--- TRY IT ---
Find the line with "Написати відгук" in the records below. Output exactly from there until after the line with "JANUARY 2, 2020", without pictures.

Collected data:
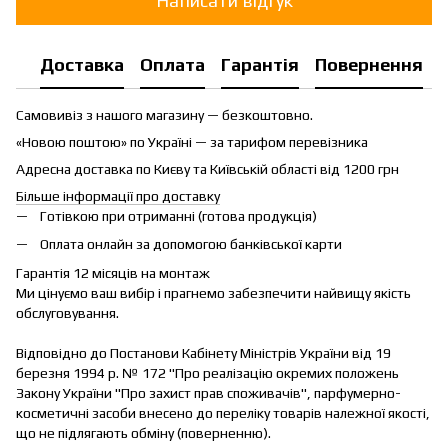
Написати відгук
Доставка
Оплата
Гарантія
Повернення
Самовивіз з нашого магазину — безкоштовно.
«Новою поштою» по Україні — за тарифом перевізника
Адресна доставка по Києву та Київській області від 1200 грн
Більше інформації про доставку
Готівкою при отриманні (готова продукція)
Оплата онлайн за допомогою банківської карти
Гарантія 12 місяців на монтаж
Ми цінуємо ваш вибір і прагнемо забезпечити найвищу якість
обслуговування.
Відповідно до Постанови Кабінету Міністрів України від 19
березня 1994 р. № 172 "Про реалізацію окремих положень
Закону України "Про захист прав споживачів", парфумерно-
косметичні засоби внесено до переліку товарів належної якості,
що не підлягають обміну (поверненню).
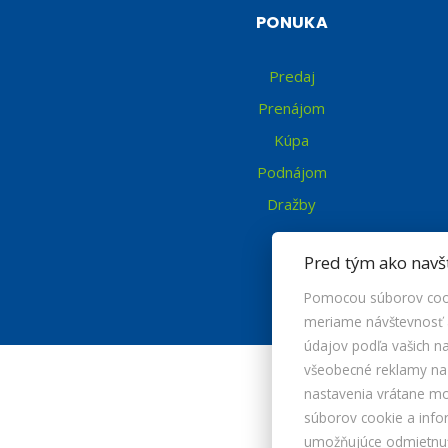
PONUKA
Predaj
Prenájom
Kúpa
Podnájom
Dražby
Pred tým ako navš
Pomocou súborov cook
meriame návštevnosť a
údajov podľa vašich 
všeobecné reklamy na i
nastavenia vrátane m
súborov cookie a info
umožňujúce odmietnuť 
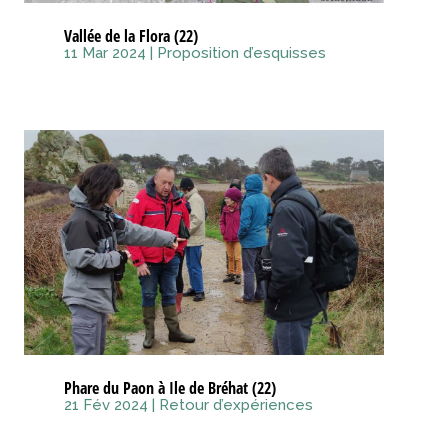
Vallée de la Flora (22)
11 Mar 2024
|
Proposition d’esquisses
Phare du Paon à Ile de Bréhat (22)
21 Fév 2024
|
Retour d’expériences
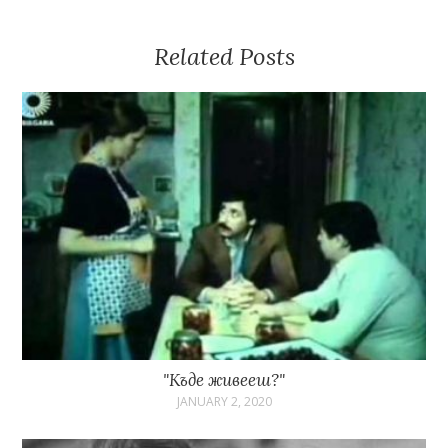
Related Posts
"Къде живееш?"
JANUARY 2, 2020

---

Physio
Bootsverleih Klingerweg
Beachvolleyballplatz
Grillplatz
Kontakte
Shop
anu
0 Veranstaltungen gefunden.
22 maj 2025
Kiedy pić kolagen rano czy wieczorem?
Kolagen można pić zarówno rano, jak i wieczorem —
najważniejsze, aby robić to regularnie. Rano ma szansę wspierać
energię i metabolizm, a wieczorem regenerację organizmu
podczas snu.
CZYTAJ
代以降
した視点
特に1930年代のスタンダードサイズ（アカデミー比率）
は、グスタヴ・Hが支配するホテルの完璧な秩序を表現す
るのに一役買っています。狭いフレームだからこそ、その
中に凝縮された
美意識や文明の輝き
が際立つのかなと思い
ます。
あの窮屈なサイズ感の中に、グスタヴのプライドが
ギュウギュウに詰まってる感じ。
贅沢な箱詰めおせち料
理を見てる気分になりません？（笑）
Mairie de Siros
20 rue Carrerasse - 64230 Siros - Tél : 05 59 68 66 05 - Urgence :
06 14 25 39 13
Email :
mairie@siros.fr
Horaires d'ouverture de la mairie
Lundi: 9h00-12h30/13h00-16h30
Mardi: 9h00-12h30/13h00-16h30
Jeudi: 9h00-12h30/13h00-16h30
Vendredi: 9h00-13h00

* * *

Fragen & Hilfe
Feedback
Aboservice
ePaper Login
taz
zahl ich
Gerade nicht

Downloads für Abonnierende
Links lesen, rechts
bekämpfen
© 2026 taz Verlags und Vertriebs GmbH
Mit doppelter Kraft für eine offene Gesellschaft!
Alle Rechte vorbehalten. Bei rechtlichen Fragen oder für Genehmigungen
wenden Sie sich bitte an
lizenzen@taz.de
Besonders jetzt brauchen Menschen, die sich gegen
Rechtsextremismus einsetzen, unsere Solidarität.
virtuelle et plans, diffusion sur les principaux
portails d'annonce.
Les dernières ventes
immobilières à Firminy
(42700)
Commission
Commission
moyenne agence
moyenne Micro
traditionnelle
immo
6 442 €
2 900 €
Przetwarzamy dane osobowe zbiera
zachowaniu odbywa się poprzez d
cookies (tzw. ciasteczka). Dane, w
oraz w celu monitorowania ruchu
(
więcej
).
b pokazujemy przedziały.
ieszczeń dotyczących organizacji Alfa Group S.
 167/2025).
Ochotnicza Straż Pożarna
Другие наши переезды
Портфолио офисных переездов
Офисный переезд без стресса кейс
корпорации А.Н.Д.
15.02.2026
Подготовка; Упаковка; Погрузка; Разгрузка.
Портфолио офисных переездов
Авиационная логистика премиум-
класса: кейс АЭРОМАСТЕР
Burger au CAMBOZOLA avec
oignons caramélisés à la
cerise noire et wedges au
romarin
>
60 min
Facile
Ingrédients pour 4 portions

--- TASK SOLUTION ---
Написати відгук
Доставка
Оплата
Гарантія
Повернення
Самовивіз з нашого магазину — безкоштовно.
«Новою поштою» по Україні — за тарифом перевізника
Адресна доставка по Києву та Київській області від 1200 грн
Більше інформації про доставку
Готівкою при отриманні (готова продукція)
Оплата онлайн за допомогою банківської карти
Гарантія 12 місяців на монтаж
Ми цінуємо ваш вибір і прагнемо забезпечити найвищу якість
обслуговування.
Відповідно до Постанови Кабінету Міністрів України від 19
березня 1994 р. № 172 "Про реалізацію окремих положень
Закону України "Про захист прав споживачів", парфумерно-
косметичні засоби внесено до переліку товарів належної якості,
що не підлягають обміну (поверненню).
PONUKA
Predaj
Prenájom
Kúpa
Podnájom
Dražby
Pred tým ako navš
Pomocou súborov cook
meriame návštevnosť a
údajov podľa vašich 
všeobecné reklamy na i
nastavenia vrátane m
súborov cookie a info
umožňujúce odmietnuť 
Vallée de la Flora (22)
11 Mar 2024
|
Proposition d’esquisses
Phare du Paon à Ile de Bréhat (22)
21 Fév 2024
|
Retour d’expériences
Related Posts
"Къде живееш?"
JANUARY 2, 2020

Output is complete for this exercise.